The industry has made a comeback, but even as recently as 2019, employment wasn’t yet back to 2004 levels. One problem is that the industry has traditionally skewed older, and skilled labor is tight.
The 30%-plus growth in North Carolina’s population since 2000 – mostly in urban areas – absorbed the Great Recession’s foreclosures and then some.
Millennials are in peak home-buying years, notes Nanayakkara-Skillington, defined as between 25 and 45. “The oldest millennial is at 40 right now.”
But it’s not just millennials buying homes. North Carolina is a popular Baby Boomer destination. There are around 800,000 more residents 65 and older today than 20 years ago. Some of them are people like me who were already here in 2000 and just aged in place. But some of this is retirees who sold their homes up north and came here to be near their kids and grandchildren.
All the demand for homes is causing something not often seen: Existing homes are selling for more than comparable new ones in some places.

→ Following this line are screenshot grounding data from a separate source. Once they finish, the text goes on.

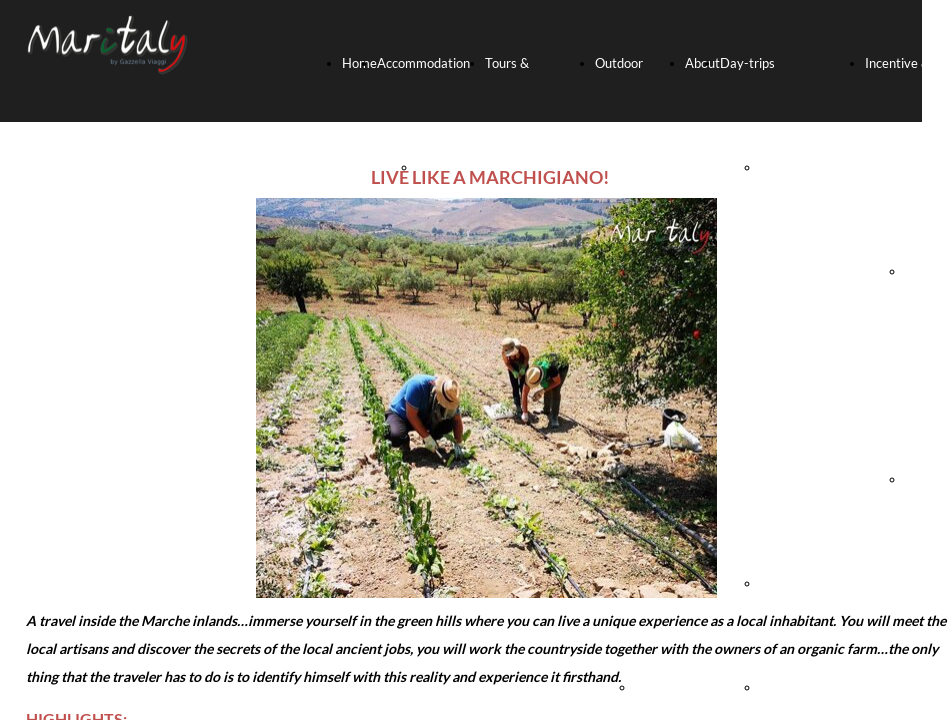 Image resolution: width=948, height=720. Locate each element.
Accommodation (423, 63)
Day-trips (747, 63)
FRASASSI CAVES (811, 583)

In the old days, when more spec homes were built, a buyer would come along and negotiate a price that reflected up-to-date costs and market conditions. Then came the 2008 wipeout, and now, says Anfindsen, a majority of new-home transactions are “presales.”
“So, they were put under contract in the fourth quarter of last year. Six to nine months to almost a year to get it built, and those prices were negotiated back in the fall. What’s going on with resales, a house comes on the market, and there’s 30 people that want to look at it, and it goes on the market at 400 and then it goes under contract at 475.”
He said he has heard that new-home builders are going to “dial back on presales … and put specs out there so they know what the costs are.” And, he says, “Maybe they can get the same bidding mentality that’s going on in the resale market.”
The Triangle market that he tracks is filled with highly educated knowledge workers and, Anfindsen says, “the knowledge workers prospered tremendously during the height of the pandemic.” They just went home and kept working. “And those are the ones that are buying houses now. You’ve got a lot of money chasing a finite resource.
“I don’t see any headwinds for demand in this market. Matter of fact, I see it accelerating.”